1. Use an attention grabber: Start your text message with a bang. In the first few characters, you need to arouse the reader’s curiosity and compel them to read on.
I recently received a marketing text from Photobox, one of the dozens of online photo printing services. It was one of the best SMS marketing texts I’ve ever received and had a very simple and powerful attention-grabbing opener: “50% off everything.” There’s nothing too clever here, just an easily understood message telling me clearly and bluntly that there’s an incredible offer available.
2. Include a deadline: The objective of your SMS pitch is to encourage your prospects to act immediately. The longer the delay, the less chance of a response. Don’t forget that your text is competing with everything else that life throws at us, so you need to create a sense of urgency.
A simple tactic that can dramatically reduce customer distraction is to use a deadline in your offer. The same text that I received from Photobox used a deadline to great effect: “Ends at midnight.” It’s very compelling and is a particularly effective tactic online where offers can easily be switched off after the deadline.
3. Personalise your text: Research always shows that if you personalize your marketing, you achieve a higher response, especially among the Millennials and Gen Zers making more tech buying decisions.
By including your customers’ first name in the text, you’re demonstrating that you know who they are and that you’re speaking with them as individuals. A word of warning though: Call people by the wrong names and you’ll get no response or run the risk of being held up as an example of how not to do SMS marketing. Make sure you do thorough testing before your campaign is sent.
4. Include a simple call to action: Make it as easy as possible for your customers to respond.
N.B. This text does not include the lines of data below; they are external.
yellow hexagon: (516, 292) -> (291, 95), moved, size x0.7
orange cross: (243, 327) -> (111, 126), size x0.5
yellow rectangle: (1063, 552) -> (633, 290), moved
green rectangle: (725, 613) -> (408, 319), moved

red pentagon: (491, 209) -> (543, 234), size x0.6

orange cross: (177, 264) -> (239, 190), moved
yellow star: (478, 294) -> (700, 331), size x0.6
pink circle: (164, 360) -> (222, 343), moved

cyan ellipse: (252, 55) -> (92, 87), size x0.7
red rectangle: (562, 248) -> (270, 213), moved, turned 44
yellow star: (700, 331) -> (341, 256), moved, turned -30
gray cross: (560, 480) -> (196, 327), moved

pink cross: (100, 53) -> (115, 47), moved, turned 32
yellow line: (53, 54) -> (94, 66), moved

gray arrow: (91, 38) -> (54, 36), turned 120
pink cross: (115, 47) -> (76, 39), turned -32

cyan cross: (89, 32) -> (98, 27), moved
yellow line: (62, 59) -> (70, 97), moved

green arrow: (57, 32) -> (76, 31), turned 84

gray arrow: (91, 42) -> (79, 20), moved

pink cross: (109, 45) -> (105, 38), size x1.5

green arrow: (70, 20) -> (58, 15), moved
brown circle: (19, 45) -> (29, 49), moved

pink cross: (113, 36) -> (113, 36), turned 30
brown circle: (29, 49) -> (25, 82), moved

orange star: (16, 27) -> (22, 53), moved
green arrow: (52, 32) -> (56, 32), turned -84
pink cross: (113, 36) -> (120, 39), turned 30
Whatever it is that you’re asking your customers to do, it needs to be crystal clear and very simple. Most promotional texts will include one of the following.
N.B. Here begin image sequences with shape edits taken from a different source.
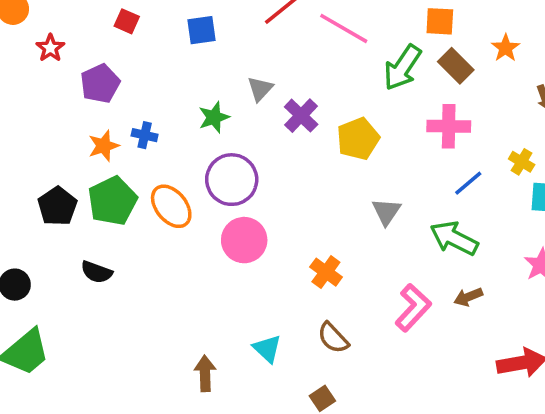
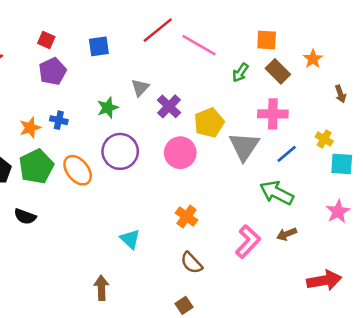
green arrow: (402, 68) -> (240, 73), size x0.6
purple pentagon: (100, 84) -> (53, 71), moved
gray triangle: (386, 212) -> (244, 146), moved, size x1.5
pink circle: (244, 240) -> (180, 153), moved
cyan triangle: (267, 349) -> (130, 239), moved

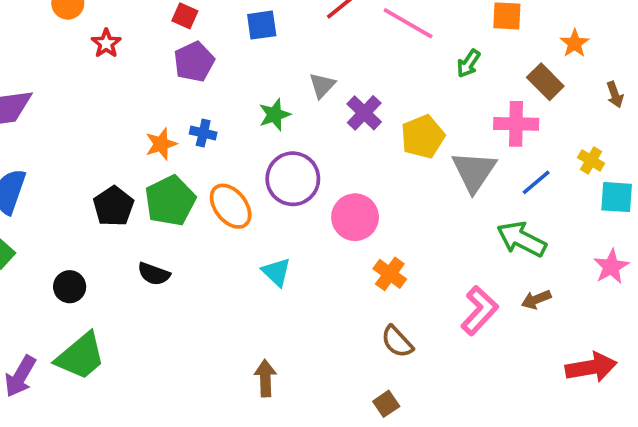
brown rectangle: (278, 71) -> (545, 82), moved
pink circle: (180, 153) -> (355, 217), moved
cyan triangle: (130, 239) -> (276, 272), moved

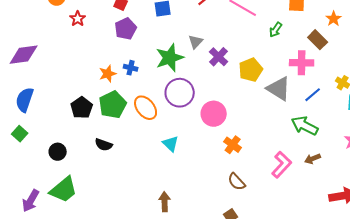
green star: (275, 115) -> (170, 58), size x1.6
gray triangle: (474, 171) -> (279, 89), turned -32

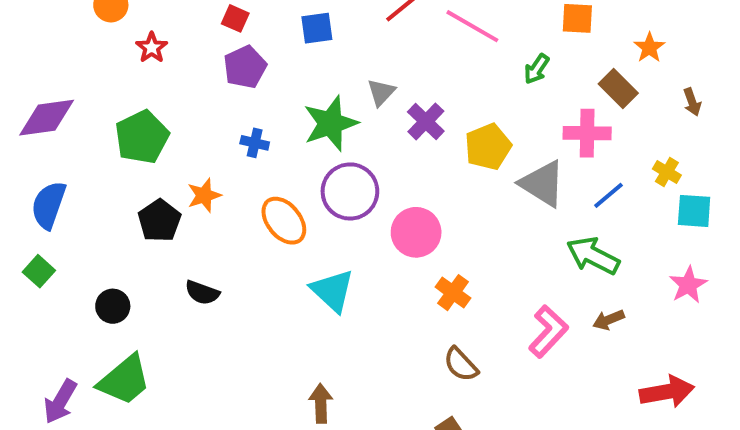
orange star: (108, 74) -> (204, 195), moved
green pentagon: (113, 105) -> (142, 137), moved
cyan triangle: (171, 144) -> (332, 291), size x1.4

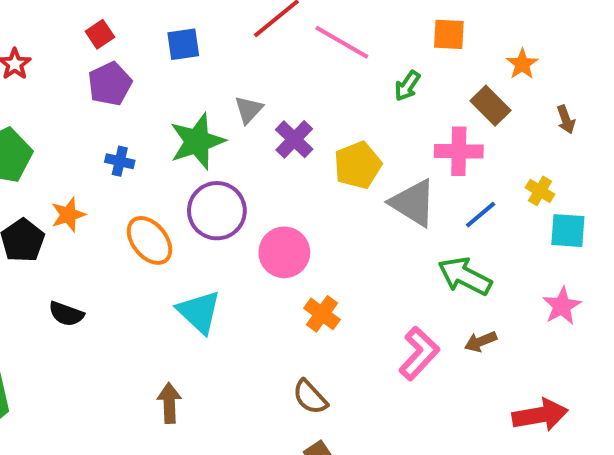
red square: (235, 18) -> (100, 34), turned 32
brown semicircle: (461, 365) -> (310, 397), moved
brown arrow: (321, 403) -> (169, 403), moved

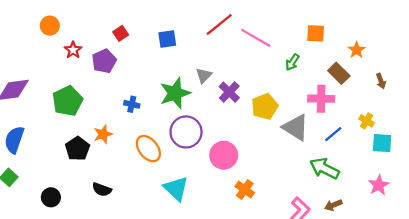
purple pentagon: (110, 84) -> (104, 61), moved

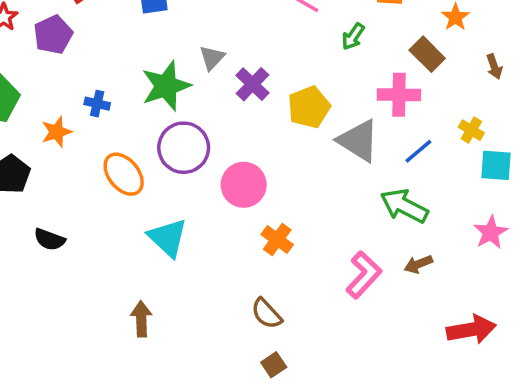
orange star: (103, 134) -> (57, 132), moved

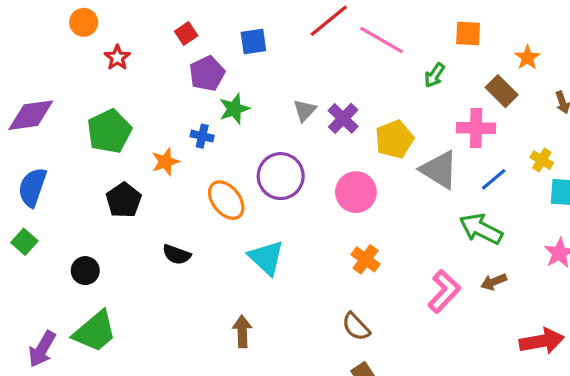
purple pentagon: (53, 35) -> (207, 74), moved
gray triangle: (212, 58) -> (305, 110), moved
green star: (166, 86) -> (234, 109), moved, size x0.7
pink circle: (244, 185) -> (356, 192), moved
black semicircle: (50, 239) -> (177, 255), moved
Click on a URL and visit a landing page
Reply to a text with a key word or phrase
Call a phone number
Again, test your call to action so you can be certain that it works before the campaign goes live.
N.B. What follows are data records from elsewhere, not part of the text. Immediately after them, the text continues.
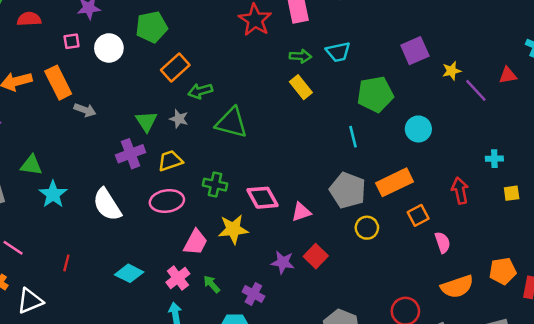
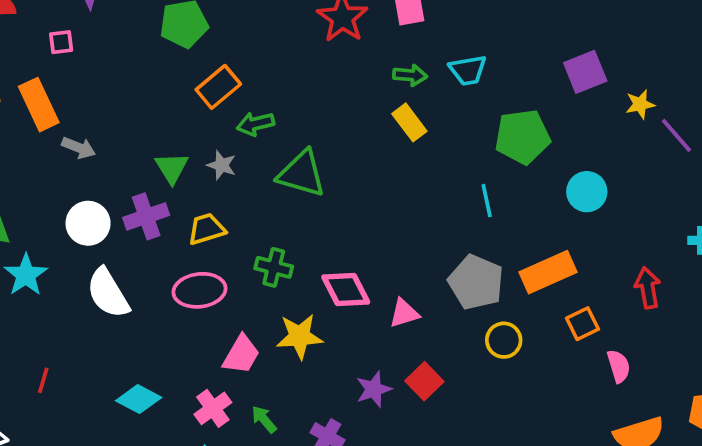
white circle: (109, 48) -> (88, 223), moved
purple star: (283, 262) -> (374, 389), turned -30

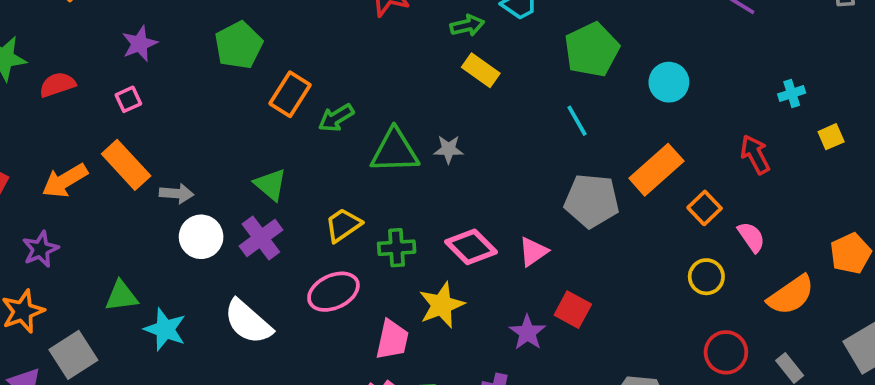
gray star: (222, 165) -> (449, 149), moved
white circle: (88, 223) -> (201, 237), moved
yellow trapezoid: (207, 229) -> (343, 225), moved
yellow circle: (504, 340) -> (706, 277), moved

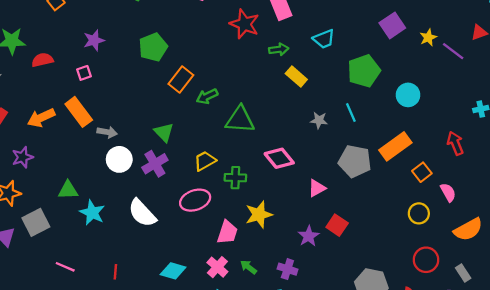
green arrow: (467, 25) -> (279, 49), moved
gray star: (449, 149) -> (319, 120), moved
pink diamond: (471, 247) -> (279, 158), moved

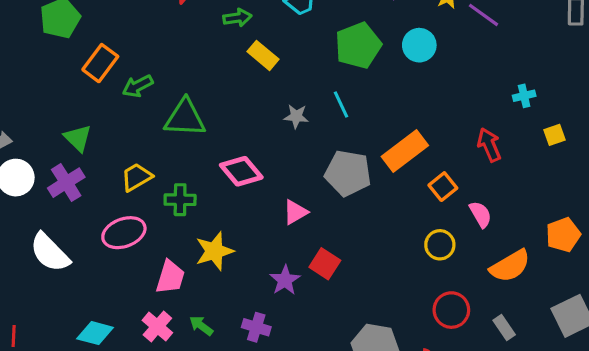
cyan circle: (408, 95) -> (419, 45), moved

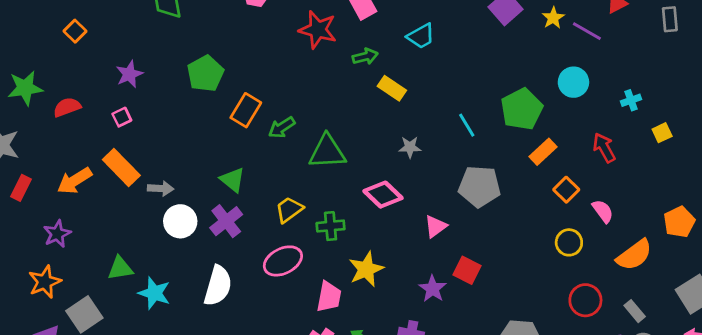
green pentagon: (358, 45) -> (522, 109), moved
cyan circle: (419, 45) -> (573, 82), moved
gray star: (296, 116) -> (410, 147), moved
orange rectangle: (405, 151) -> (543, 152), moved, size x0.7
white semicircle: (50, 252) -> (218, 286), turned -114

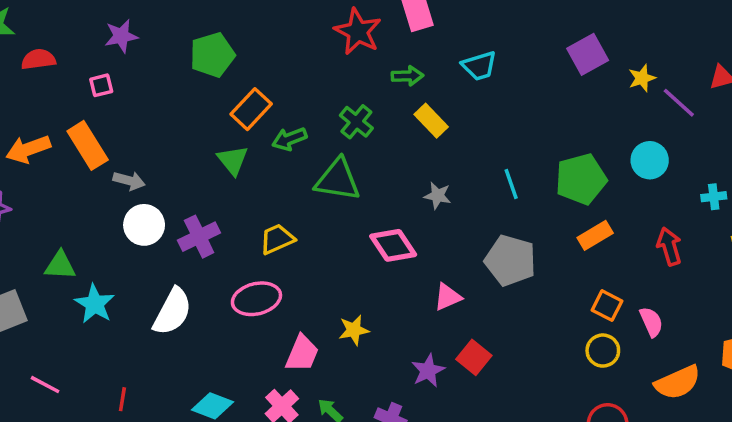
green triangle: (233, 180) -> (233, 160), moved
orange square: (566, 190) -> (607, 306), moved, turned -30
green cross: (331, 226) -> (356, 122), moved, turned 32
yellow star: (366, 269) -> (354, 330), size x0.7

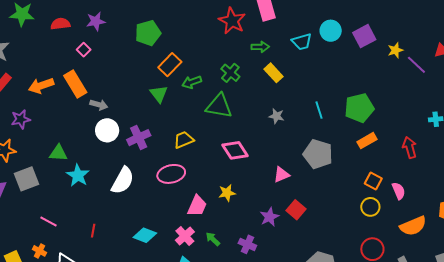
red semicircle: (38, 59) -> (60, 24), moved
pink square: (101, 85) -> (84, 50), turned -32
cyan circle: (650, 160) -> (331, 31), moved
pink diamond: (393, 245) -> (235, 150), moved

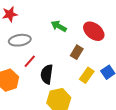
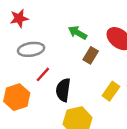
brown rectangle: (77, 52) -> (91, 55), moved

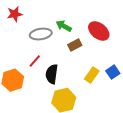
gray ellipse: (31, 49) -> (41, 34), moved
brown rectangle: (91, 55) -> (75, 45), turned 32

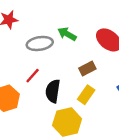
brown rectangle: (75, 45) -> (87, 68), moved
yellow rectangle: (92, 75) -> (86, 95), moved

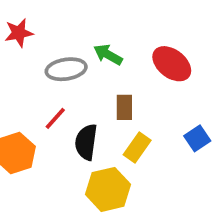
brown rectangle: (87, 68) -> (124, 107), moved, turned -63

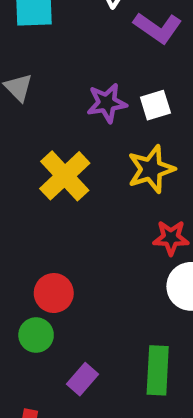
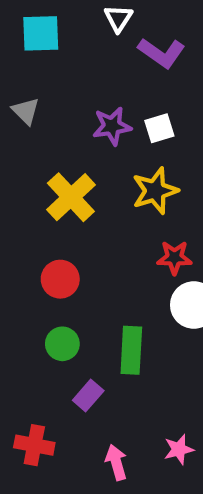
red circle: (54, 293) -> (60, 279), moved
green circle: (36, 335) -> (62, 344), moved
green rectangle: (158, 370) -> (131, 350), moved

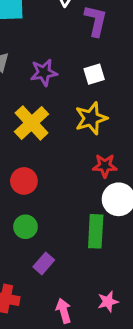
purple L-shape: (162, 53) -> (96, 21), turned -112
purple star: (112, 126) -> (44, 73), moved
green rectangle: (131, 350) -> (96, 231), moved

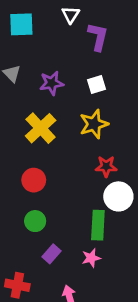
pink star: (108, 302) -> (91, 258), moved

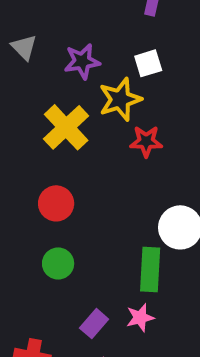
yellow star: (94, 124) -> (120, 99), moved
red star: (106, 166) -> (146, 141), moved
purple rectangle: (52, 254) -> (94, 324), moved

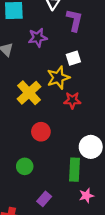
purple star: (82, 61) -> (38, 38), moved
red circle: (56, 203) -> (41, 132), moved
pink star: (140, 318) -> (86, 196), moved

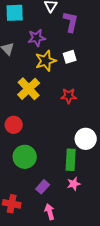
yellow star: (58, 78) -> (46, 61), moved
red circle: (41, 132) -> (14, 125), moved
green circle: (25, 166) -> (25, 157), size x1.5
pink star: (86, 196) -> (74, 184), moved

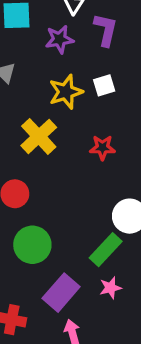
purple star: (37, 38) -> (59, 39), moved
green rectangle: (71, 160) -> (106, 250), turned 40
purple rectangle: (43, 187) -> (61, 293), size x1.6

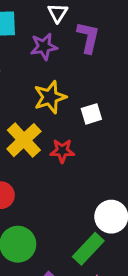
white square: (104, 85) -> (91, 114), moved
red star: (102, 148) -> (62, 151), moved

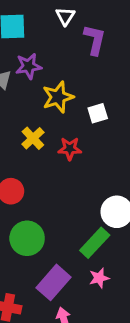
purple star: (44, 47) -> (29, 66), moved
yellow cross: (24, 140) -> (33, 138), size x0.7

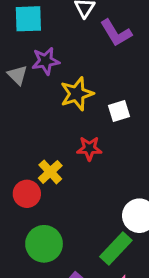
purple L-shape: (95, 40) -> (116, 33), turned 136
yellow cross: (33, 138) -> (50, 172), moved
5. Avoid text speak: With only 160 characters to get your message across, it’s very tempting to use text speak to help cram in more information. It’s almost always a mistake. For some people, it comes across as unprofessional and overfamiliar to abbreviate, even if some text speak conventions have become the norm. Remember that your audience is diverse, and it’s wiser not to do anything that might antagonize.
Text speak is also potentially confusing, with some abbreviations not being immediately obvious. The last thing you want is for anything in your text to be unclear.
6. Segment your audience: Targeting and customer segmentation have long been the bedrocks of any direct marketing campaign. What’s often ignored though is that with SMS, you can segment your customers into far smaller and more precise categories — meaning a more personalized and responsive message. SMS has a distinct advantage over most other direct marketing channels in that there is no additional cost to create multiple versions of the same offer.
Don’t send everyone in your database the same message. Investigate the data that you hold and send offers that are closely targeted to individual segments.
7. Use a URL shortener for your weblinks: With just 160 characters to play with, every one of them counts. An easy and obvious way of maximizing the number of characters you have available is to shorten the website address using one of the many URL shorteners. There’s plenty of choice, and they’re all free. Three of the most popular ones are TinyURL, Ow.ly and Bitly
8. Don’t send too frequently: SMS fatigue is one of the most common reasons people don’t respond to SMS marketing campaigns. There is nothing more annoying than when a company keeps sending you roughly the same offer again and again. You won’t win any friends or generate more response simply by bombarding customers and prospects with a stream of texts. In fact, sending too frequently is almost guaranteed to annoy your customers and have them unsubscribing in droves.
Between October and January last year, I received a ridiculous 23 almost identical texts from my mobile phone carrier. What’s worse is that there was no unsubscribe option on the texts, meaning I had to endure the tsunami of texts with no way of stopping them. Don’t be that company.
9. Don’t just sell, be useful: If every text that you send is just trying to sell, your customers and prospects will soon become bored and are likely to unsubscribe. Mix up your sales texts with other useful information, such a warning about new phishing scams or advice for their own sales efforts.
In my experience, SMS marketing is still as responsive as it was when it started in the late ’90s. But use it with the respect it deserves: No other marketing channel can claim SMS’s high response rates — but get it wrong and there’s no faster way to lose hard-won customer loyalty.